Animals, Property, and the Law
- Goat outside slaughterhouse, PA
- Author: Gary Francione
- Cover artist: Sue Coe (1990)
- Series: Ethics and Action
- Subject: Jurisprudence, animal rights
- Publisher: Temple University Press
- Publication date: May 1995
- Publication place: United States
- Media type: Hardcover, paperback, Kindle edition
- Pages: 368 (1st edition, hardcover)
- ISBN: 978-1-56639-283-9 (1st edition, hardcover)
- Preceded by: Vivisection and Dissection in the Classroom: A Guide to Conscientious Objection (1992)
- Followed by: Rain Without Thunder: The Ideology of the Animal Rights Movement (1996)

= Animals, Property, and the Law =

1995 book by Gary L. Francione

Animals, Property, and the Law (1995) is a book by Gary Francione, Distinguished Professor of Law and Nicholas deB. Katzenbach Scholar of Law and Philosophy at Rutgers School of Law–Newark. The book was the first extensive jurisprudential treatment of animal rights.

==Synopsis==
The book is divided into an introduction, which describes Francione's concept of "legal welfarism," followed by three parts: (1) "The Status of Animals as Property, (2) "A General Application of the Theory: Anticruelty Statutes," and (3) "A Specific Application of the Theory: The Regulation of Animal Experimenation." The epilogue is entitled, "An Alternative to Legal Welfarism?"
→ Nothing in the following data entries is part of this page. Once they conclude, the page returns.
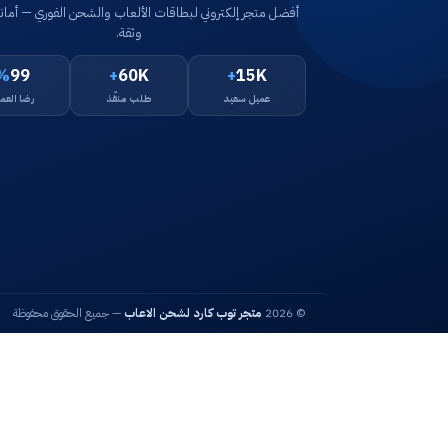
أفضل متجر إلكتروني لبطاقات الألعاب والشحن الفوري — أمانا
وثقة.
%
99
+
60K
+
15K
عميل سعيد
طلب منفّذ
رضا العمل
© 2026
متجر توب كارد لشحن الاعاب
— جميع الحقوق محفوظة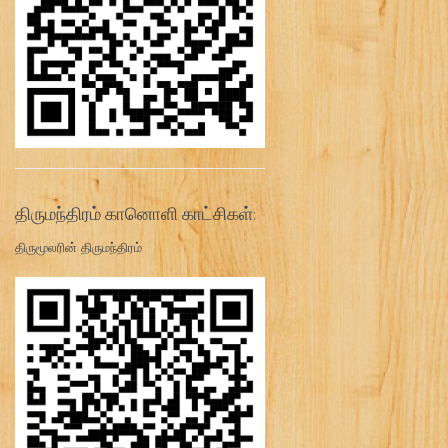
திருமந்திரம் கானொளி காட்சிகள்:
திருமூலரின் திருமந்திரம்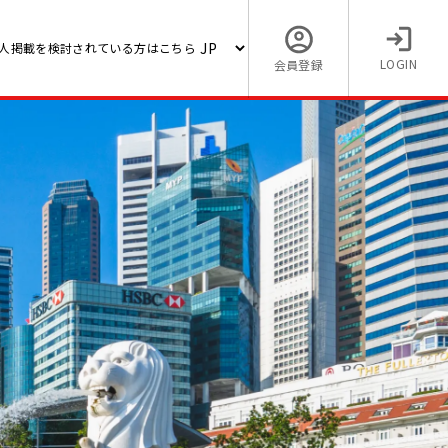
人掲載を検討されている方はこちら
LOGIN
会員登録
ート】
実した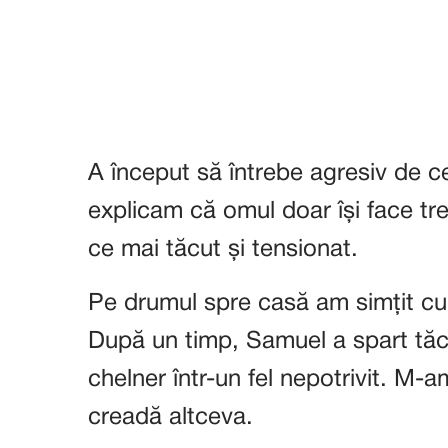
A început să întrebe agresiv de ce
explicam că omul doar își face t
ce mai tăcut și tensionat.
Pe drumul spre casă am simțit c
După un timp, Samuel a spart tăc
chelner într-un fel nepotrivit. M-a
creadă altceva.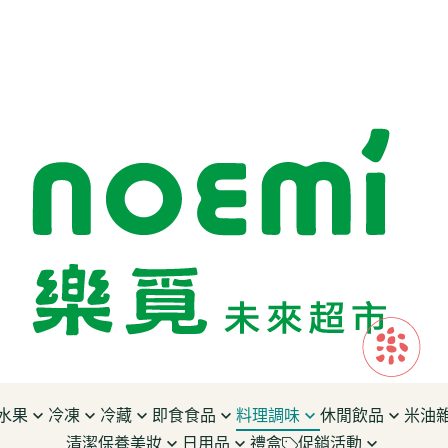
水果
冷凍
冷藏
即食食品
料理調味
休閒飲品
米油
清潔保養美妝
日用品
禮盒
促銷活動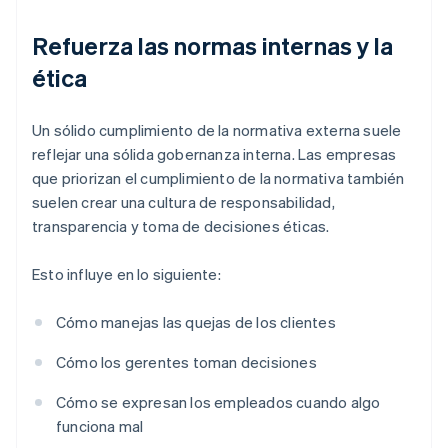
Refuerza las normas internas y la
ética
Un sólido cumplimiento de la normativa externa suele
reflejar una sólida gobernanza interna. Las empresas
que priorizan el cumplimiento de la normativa también
suelen crear una cultura de responsabilidad,
transparencia y toma de decisiones éticas.
Esto influye en lo siguiente:
Cómo manejas las quejas de los clientes
Cómo los gerentes toman decisiones
Cómo se expresan los empleados cuando algo
funciona mal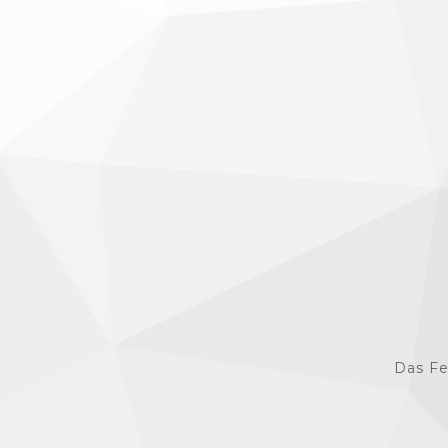
Das Fe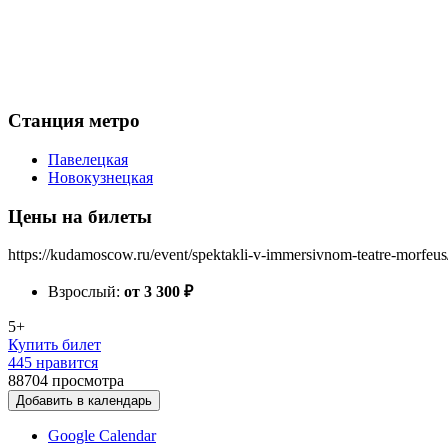
Станция метро
Павелецкая
Новокузнецкая
Цены на билеты
https://kudamoscow.ru/event/spektakli-v-immersivnom-teatre-morfeus
Взрослый:
от 3 300
₽
5+
Купить билет
445 нравится
88704
просмотра
Добавить в календарь
Google Calendar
In part 1, Francione argues that nonhuman animals are the personal property, or chattel, of their owners, even if recognized as a special kind of property. As such, they cannot themselves possess legal rights, because they are the objects of the exercise of someone else's rights. Whenever the interests of an animal are balanced against the interests of the owner (assuming the animal is recognized as having interests), the owner's interests almost always prevail, no matter how trivial they might be. Francione compares the situation to the treatment of slaves in the United States in the 18th and 19th centuries, where legislation existed that ostensibly protected them, while the courts ignored that the institution of slavery rendered that protection largely meaningless.

He argues further that the United States Animal Welfare Act is an example of symbolic, as opposed to functional, legislation, relying on concepts described by John Dwyer in 1990. It is symbolic, he writes (quoting Dwyer), because it is an example of a law where "the legislature has failed to address the administrative and political constraints that will block implementation of the statute."

==Reception==

Professor Priscilla Cohn gave the book a favorable review, writing "Francione makes us analyze our views on animals, cruelty, what sort of pain is 'necessary,' what kind of a society allows defenseless creatures to be shot, burned, prodded, beaten, etc. His explanations are always thoughtful, his analyses penetrating, his examples interesting and entertaining." Antonia Layard of Environmental Values was more critical, as she felt that Francione experienced difficulty when he "attempts to put something in its place, for he does not describe how Regan's theory of animal rights might be implemented in practice, a contribution most lawyers would expect him to make. In particular, Francione cites Regan to submit that animals should not have equal rights with humans, intertwining this with a statement that they do not have the same rights."

The Harvard Law Review was also critical, as they felt that the book was a "thoughtful, wide-ranged study" but that it "will do nothing to convert the confirmed speciesist".